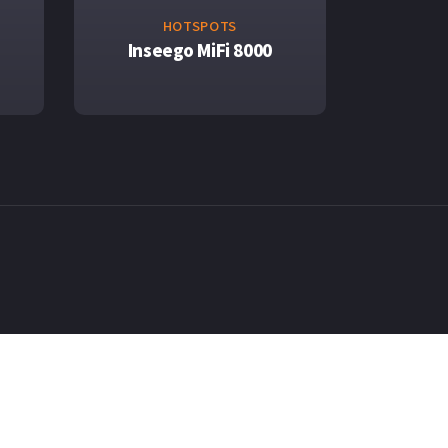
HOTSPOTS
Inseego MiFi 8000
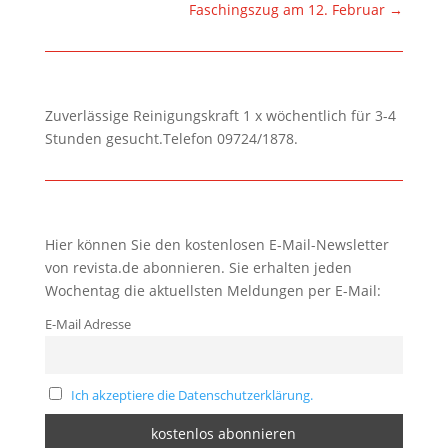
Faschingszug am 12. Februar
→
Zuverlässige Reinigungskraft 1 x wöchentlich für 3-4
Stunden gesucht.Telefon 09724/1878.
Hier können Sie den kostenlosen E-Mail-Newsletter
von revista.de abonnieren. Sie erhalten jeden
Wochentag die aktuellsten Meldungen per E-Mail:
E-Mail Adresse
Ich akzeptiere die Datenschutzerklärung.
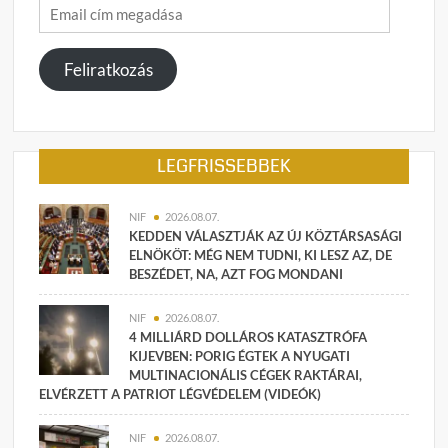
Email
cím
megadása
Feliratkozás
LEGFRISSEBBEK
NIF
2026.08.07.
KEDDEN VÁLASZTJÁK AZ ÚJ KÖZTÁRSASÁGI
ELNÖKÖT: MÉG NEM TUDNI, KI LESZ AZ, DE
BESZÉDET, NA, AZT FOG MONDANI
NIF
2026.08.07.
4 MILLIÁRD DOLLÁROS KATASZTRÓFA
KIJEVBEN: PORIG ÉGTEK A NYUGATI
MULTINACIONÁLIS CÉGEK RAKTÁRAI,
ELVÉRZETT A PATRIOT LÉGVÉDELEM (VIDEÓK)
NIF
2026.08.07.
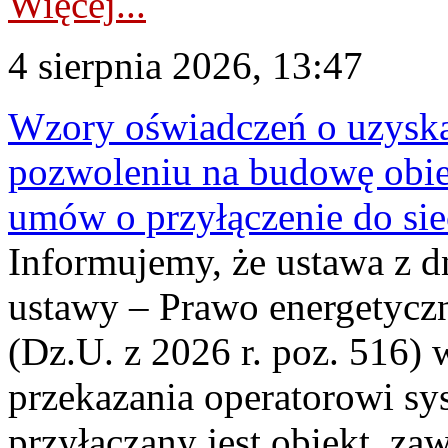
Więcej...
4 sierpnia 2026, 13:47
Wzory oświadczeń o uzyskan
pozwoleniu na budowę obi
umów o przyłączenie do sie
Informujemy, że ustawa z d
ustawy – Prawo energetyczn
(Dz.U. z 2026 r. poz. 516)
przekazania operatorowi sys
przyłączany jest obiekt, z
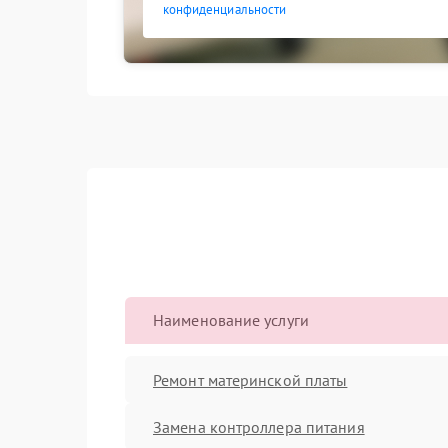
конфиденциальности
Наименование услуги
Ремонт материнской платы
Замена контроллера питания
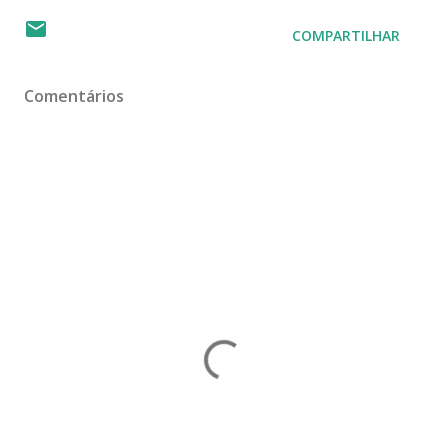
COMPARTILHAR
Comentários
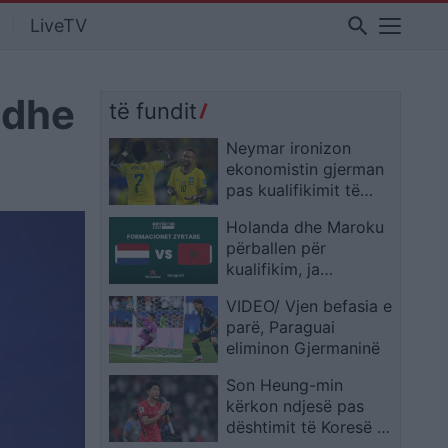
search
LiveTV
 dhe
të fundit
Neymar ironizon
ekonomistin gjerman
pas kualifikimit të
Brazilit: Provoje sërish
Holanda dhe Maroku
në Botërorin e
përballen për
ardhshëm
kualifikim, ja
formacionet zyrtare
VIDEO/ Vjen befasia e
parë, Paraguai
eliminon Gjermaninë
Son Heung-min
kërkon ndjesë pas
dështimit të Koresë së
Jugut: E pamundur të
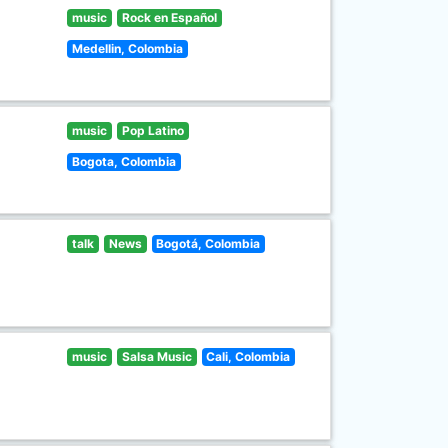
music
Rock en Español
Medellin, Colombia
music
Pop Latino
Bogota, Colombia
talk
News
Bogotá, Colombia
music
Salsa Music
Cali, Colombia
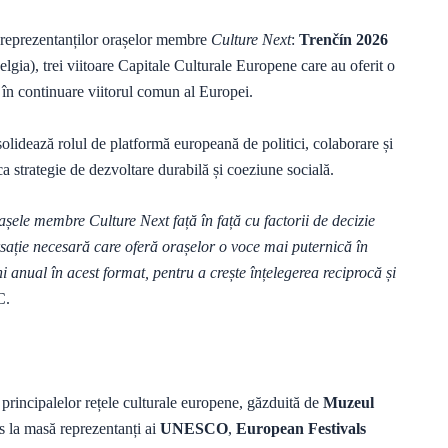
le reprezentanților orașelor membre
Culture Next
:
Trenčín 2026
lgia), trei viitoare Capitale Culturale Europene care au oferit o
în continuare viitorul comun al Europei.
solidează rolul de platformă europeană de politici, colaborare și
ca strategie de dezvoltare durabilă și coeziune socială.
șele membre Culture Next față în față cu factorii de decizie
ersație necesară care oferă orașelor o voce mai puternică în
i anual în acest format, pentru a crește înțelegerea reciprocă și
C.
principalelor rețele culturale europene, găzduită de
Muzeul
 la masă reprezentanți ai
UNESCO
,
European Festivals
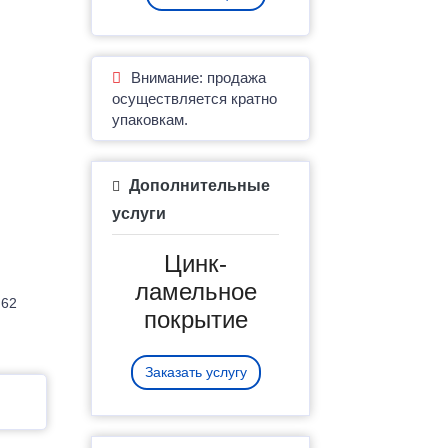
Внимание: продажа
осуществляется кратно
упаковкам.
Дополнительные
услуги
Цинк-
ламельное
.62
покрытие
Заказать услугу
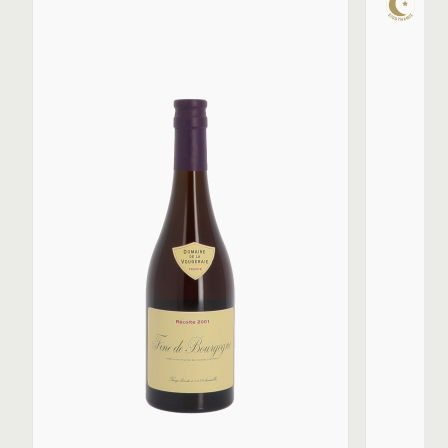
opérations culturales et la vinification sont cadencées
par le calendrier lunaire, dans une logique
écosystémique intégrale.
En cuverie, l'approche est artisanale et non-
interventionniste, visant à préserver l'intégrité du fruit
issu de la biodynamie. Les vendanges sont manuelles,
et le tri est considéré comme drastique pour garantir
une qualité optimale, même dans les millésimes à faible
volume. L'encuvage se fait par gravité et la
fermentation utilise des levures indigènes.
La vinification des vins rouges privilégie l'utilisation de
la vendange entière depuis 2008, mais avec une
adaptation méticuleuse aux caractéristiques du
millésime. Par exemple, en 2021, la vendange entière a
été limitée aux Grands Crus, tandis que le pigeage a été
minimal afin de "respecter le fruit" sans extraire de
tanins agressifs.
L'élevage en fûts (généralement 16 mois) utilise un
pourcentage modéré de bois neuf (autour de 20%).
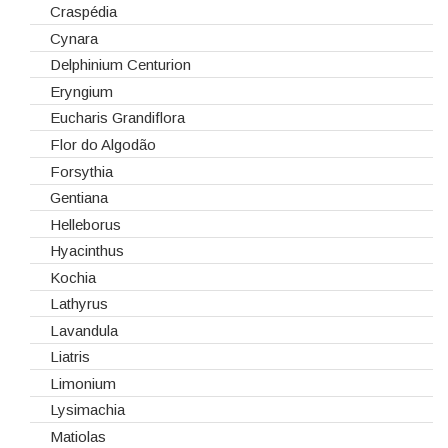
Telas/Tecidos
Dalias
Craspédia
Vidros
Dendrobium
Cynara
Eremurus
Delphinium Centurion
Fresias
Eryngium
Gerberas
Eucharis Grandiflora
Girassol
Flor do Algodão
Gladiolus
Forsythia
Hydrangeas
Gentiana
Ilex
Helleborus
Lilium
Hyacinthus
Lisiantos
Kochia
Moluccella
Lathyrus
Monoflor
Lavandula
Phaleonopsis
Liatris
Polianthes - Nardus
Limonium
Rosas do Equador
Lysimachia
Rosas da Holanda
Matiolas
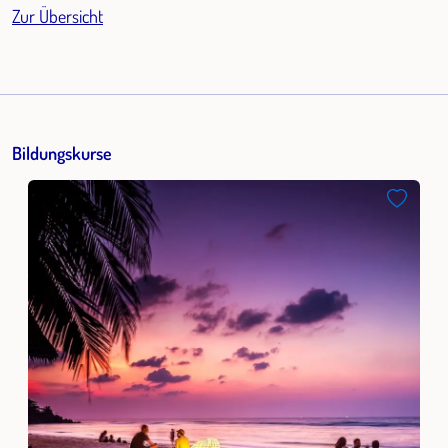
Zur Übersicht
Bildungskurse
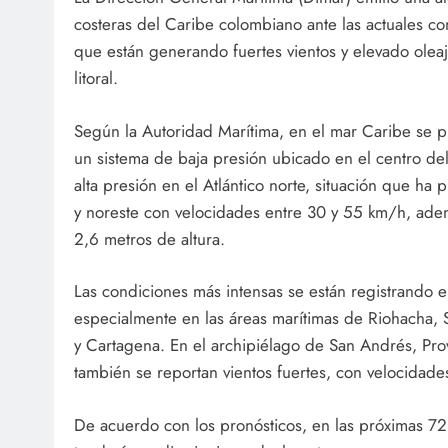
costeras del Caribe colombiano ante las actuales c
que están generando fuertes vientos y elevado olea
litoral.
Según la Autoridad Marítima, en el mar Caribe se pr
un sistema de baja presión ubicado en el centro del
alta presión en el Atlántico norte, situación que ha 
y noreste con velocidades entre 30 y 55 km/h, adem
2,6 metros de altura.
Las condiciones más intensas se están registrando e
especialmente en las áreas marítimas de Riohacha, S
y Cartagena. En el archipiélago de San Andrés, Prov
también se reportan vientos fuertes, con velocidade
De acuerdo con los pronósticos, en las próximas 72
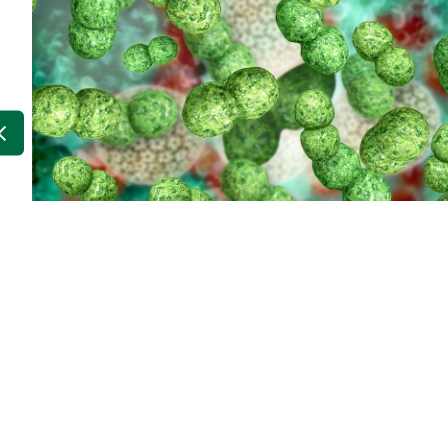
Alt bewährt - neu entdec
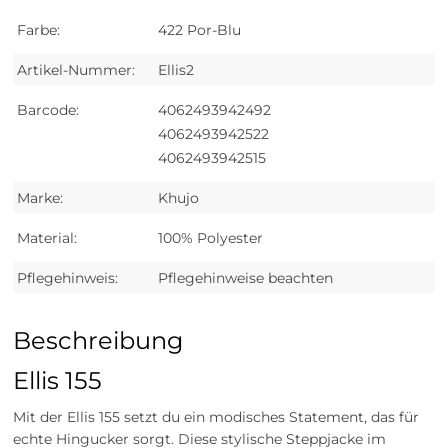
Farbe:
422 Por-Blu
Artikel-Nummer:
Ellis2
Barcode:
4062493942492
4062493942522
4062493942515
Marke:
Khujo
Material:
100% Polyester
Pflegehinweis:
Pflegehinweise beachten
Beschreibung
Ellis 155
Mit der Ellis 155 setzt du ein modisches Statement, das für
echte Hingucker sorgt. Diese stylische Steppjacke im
-=-=-
With the pictures removed, print only the lines starting at the line that has "kërkon ndjesë pas" and ending at the line that has "lgia), trei viitoare", both ends included, exactly as they stand above.

## Answer box
kërkon ndjesë pas
dështimit të Koresë së
Jugut: E pamundur të
music
Rock en Español
Medellin, Colombia
music
Pop Latino
Bogota, Colombia
talk
News
Bogotá, Colombia
music
Salsa Music
Cali, Colombia
le reprezentanților orașelor membre
Culture Next
:
Trenčín 2026
lgia), trei viitoare Capitale Culturale Europene care au oferit o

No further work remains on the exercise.